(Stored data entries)
↓

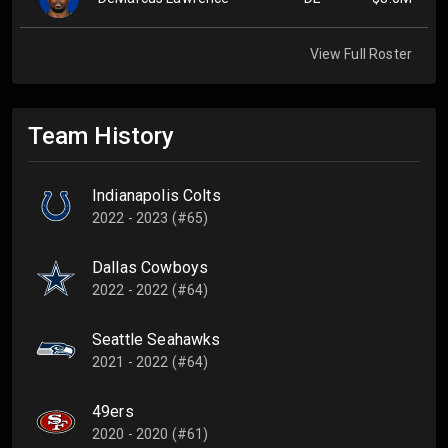
View Full Roster
Team History
Indianapolis Colts
2022 - 2023 (#65)
Dallas Cowboys
2022 - 2022 (#64)
Seattle Seahawks
2021 - 2022 (#64)
49ers
2020 - 2020 (#61)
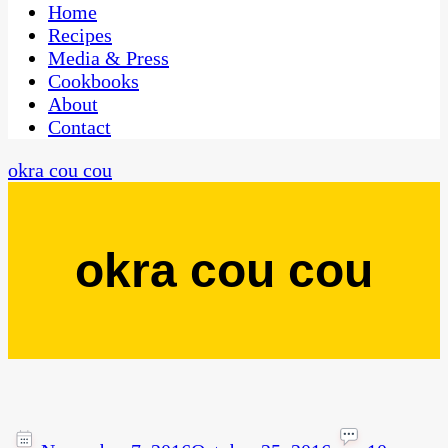
CaribbeanPot.com
Home
Recipes
Media & Press
Cookbooks
About
Contact
okra cou cou
okra cou cou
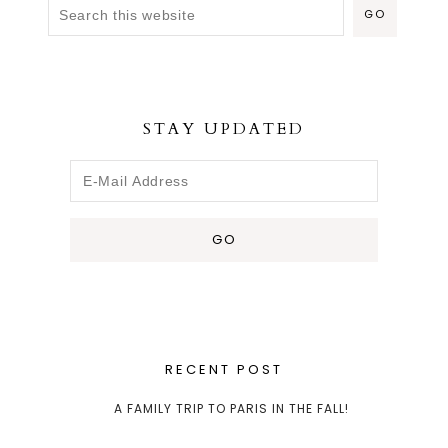
STAY UPDATED
RECENT POST
A FAMILY TRIP TO PARIS IN THE FALL!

↑

Every entry above should be duplicated exactly. Do not include the images.

→ SOLUTION TO THIS EXERCISE:
View Full Roster
Team History
Indianapolis Colts
2022 - 2023 (#65)
Dallas Cowboys
2022 - 2022 (#64)
Seattle Seahawks
2021 - 2022 (#64)
49ers
2020 - 2020 (#61)
CaribbeanPot.com
Home
Recipes
Media & Press
Cookbooks
About
Contact
okra cou cou
okra cou cou
STAY UPDATED
RECENT POST
A FAMILY TRIP TO PARIS IN THE FALL!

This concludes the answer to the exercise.